El uno
A Edwin Moses, actual récord mundial de 400 metros vallas, no le ha ganado nadie en todo el mundo desde 1977. Es decir, que entre los 4.500 millones de habitantes no existe uno que consiga vencerle. Se dice pronto. Fíjense que se trata de un ser carnal. Es decir, que tiene que comprarse ropa, cortar se las uñas y mirar si está a punto el agua cuando se prepara una infusión. Encima se ha casado. Pero ni aun así existe un solo individuo en el planeta que haya logrado ganarle. O, lo que parece lo mismo, pero no lo es: este tipo ha derrota do a la humanidad entera.¿Qué se hace cuando se ha llegado a este punto? ¿Se trasforma el uno en un personaje voraz, un gigante insaciable que ulula ante el firmamento para llamar a otro nuevo y desconocido contrincante? ¿O se trata de un ser persuadido de haber sido rozado por un fulgor y acepta con docilidad ser su instrumento?
Estar competitivamente a la cabeza de la humanidad o del barrio no es tanto tener a la humanidad -o al barrio- tras de sí como debajo de sí. Para alcanzar la marca que Moses exhibe ha debido arrasar las marcas que como patrimonio poseían sus rivales. Es el primero no por aclamación, sino por demolición. Sus éxitos se corresponden tanto con los fracasos de los otros que no existe su alegría sin el correlato de una aflicción, su suma sin una resta. El ganador es un depredador, al que sólo puede tranquilizar la idea de actuar forzado y en legítima defensa. De no haber ganado él, le habrían ganado los otros. Es así como el ganador es un preso de su presa.
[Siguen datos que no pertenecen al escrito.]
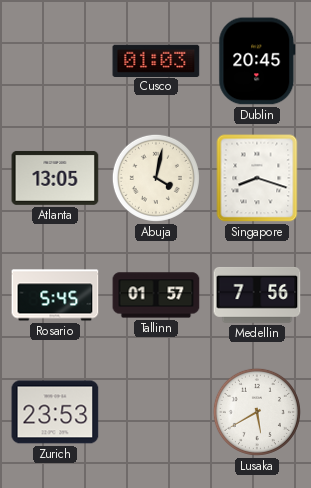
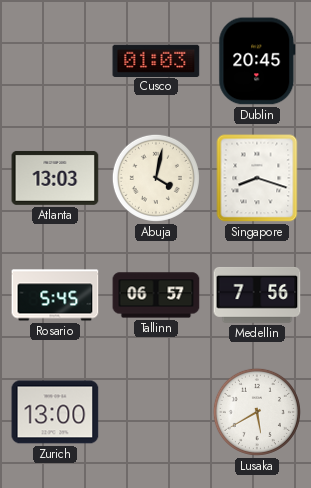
Atlanta: 13:05 -> 13:03
Tallinn: 01:57 -> 06:57
Zurich: 23:53 -> 13:00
Y es así como se autoexime y se siente a salvo. De hecho no existe una celebración que se parezca más a la de la salvación de un terrible siniestro que la que interpretan los deportistas cuando se abrazan tras el éxito. Ganar es haberse librado de una calamidad, acaso de la misma muerte.
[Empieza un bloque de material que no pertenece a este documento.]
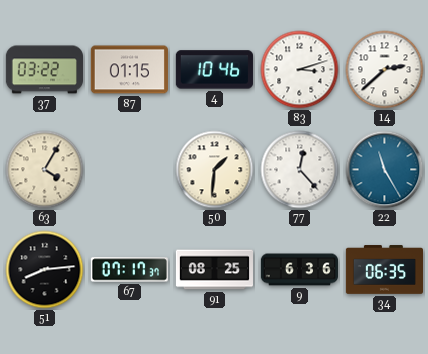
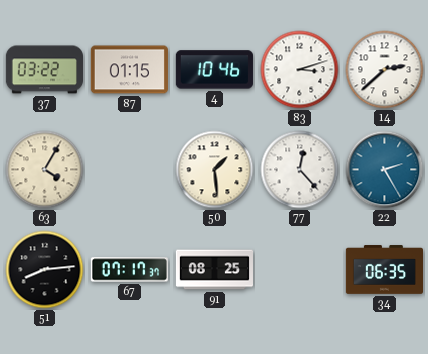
50: 1:31 -> 1:29
22: 11:25 -> 2:25
9: 6:36 -> none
Hay a quienes les gusta sobre todas las cosas ganar. Les subyuga como subyuga un crimen. Pero el ganador sólo obtiene la recompensa cuando ha llegado al punto de Moses. Cuando, a partir de saberse antonomásicamente uno, no se ve obligado a afrontar otra lucha que la del propio conocimiento. A salvo ya de ese oscuro deterioro que supone afirmarse a costa de la mengua y la confusión de los otros.